AST Nodes

An abstract syntax tree (AST) is a structural tree representation of source code, without the specific details of the language, such as punctuation. An AST is comprised of AST nodes, each which represent a particular construct in the concrete syntax.

An Example

Here is an example of an AST for two simple expressions. Notice how the constructs of the original expressions are communicated through the AST, but language-specific syntactical details (such as operator precedence and punctuation) are excluded. The AST is correct for both expressions.

Sample expression 1:

1 + 4 / 7

Sample expression 2:

1 + (4 / 7)

Sample AST:

"+" [
	1
	"/" [
		4
		7
	]
]

Introduction to IAstNode

The IAstNode interface provides the base requirements for an AST node. It provides a standardized way for your syntax language's services to communicate or consume the syntactical structure of the document. Any custom or third-party AST node classes can be made to implement the interface.

IParser implementations generally create some sort of AST (a tree of IAstNode objects) for the document being parsed and provide the resulting AST as a property on the IParseData that is returned. The parse data as a whole is stored in the ICodeDocument.ParseData property, which it is available to other language services.

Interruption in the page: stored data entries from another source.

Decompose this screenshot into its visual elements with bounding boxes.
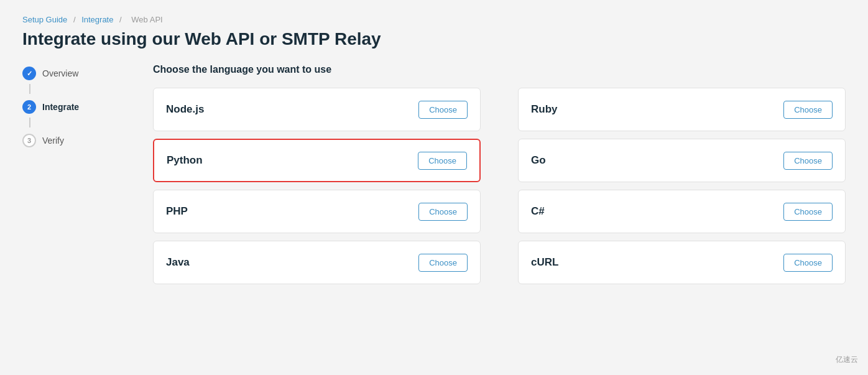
sidebar-item-integrate[interactable]: 2 Integrate [22,100,128,114]
breadcrumb-setup-guide[interactable]: Setup Guide [22,15,67,24]
connector-1 [29,84,30,94]
sidebar-label-integrate: Integrate [42,102,79,112]
content-area: Choose the language you want to use Node… [128,64,846,284]
sidebar-label-overview: Overview [42,68,78,78]
choose-button-java[interactable]: Choose [418,254,468,272]
sidebar-label-verify: Verify [42,136,64,146]
lang-name-java: Java [166,256,190,269]
lang-card-java: Java Choose [153,241,481,284]
lang-card-php: PHP Choose [153,190,481,233]
watermark: 亿速云 [836,354,858,365]
page-title: Integrate using our Web API or SMTP Rela… [0,29,868,64]
lang-card-csharp: C# Choose [518,190,846,233]
choose-button-go[interactable]: Choose [783,152,833,170]
integrate-icon: 2 [22,100,36,114]
lang-name-csharp: C# [531,205,545,218]
breadcrumb-current: Web API [131,15,162,24]
overview-icon: ✓ [22,67,36,80]
choose-button-ruby[interactable]: Choose [783,101,833,119]
choose-button-php[interactable]: Choose [418,203,468,221]
lang-name-ruby: Ruby [531,103,558,116]
choose-button-csharp[interactable]: Choose [783,203,833,221]
lang-card-curl: cURL Choose [518,241,846,284]
sidebar-item-verify[interactable]: 3 Verify [22,134,128,147]
choose-button-nodejs[interactable]: Choose [418,101,468,119]
languages-grid: Node.js Choose Ruby Choose Python Choose… [153,88,846,284]
lang-card-ruby: Ruby Choose [518,88,846,131]
lang-card-python: Python Choose [153,139,481,182]
lang-name-php: PHP [166,205,188,218]
sidebar-item-overview[interactable]: ✓ Overview [22,67,128,80]
breadcrumb: Setup Guide / Integrate / Web API [0,0,868,29]
lang-name-nodejs: Node.js [166,103,204,116]
sidebar: ✓ Overview 2 Integrate 3 Verify [22,64,128,284]
choose-button-curl[interactable]: Choose [783,254,833,272]
lang-card-go: Go Choose [518,139,846,182]
lang-card-nodejs: Node.js Choose [153,88,481,131]
breadcrumb-sep-2: / [119,15,124,24]
lang-name-python: Python [167,154,203,167]
breadcrumb-sep-1: / [73,15,78,24]
lang-name-curl: cURL [531,256,558,269]
breadcrumb-integrate[interactable]: Integrate [81,15,113,24]
verify-icon: 3 [22,134,36,147]
connector-2 [29,118,30,127]
choose-button-python[interactable]: Choose [418,152,467,170]
section-title: Choose the language you want to use [153,64,846,75]
lang-name-go: Go [531,154,546,167]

For instance, a code outliner could consume the IAstNode tree by searching for function declaration nodes and making the text range collapsible.

IAstNode Members

Member	Description
Children Property	Gets the list containing the child AST nodes of this AST node.
Contains Method	Returns whether the AST node contains the specified offset.
EndOffset Property	Gets or sets the end offset of the AST node, if known.
FindChildNode Method	Searches through the child nodes for a node that contains the specified offset.
FindDescendantNode Method	Recursively searches through the descendant nodes for a node that contains the specified offset.
HasChildren Property	Gets whether the AST node contains any child AST nodes.
Length Property	Gets the character length of this AST node, if known.
StartOffset Property	Gets or sets the start offset of the AST node, if known.
ToTreeString Method	Outputs the contents of the AST node in tree form.

The DefaultAstNode Class

The DefaultAstNode class provides a completely generic implementation of the IAstNode interface, where each node has a string Value and can contain any other node in its Children collection.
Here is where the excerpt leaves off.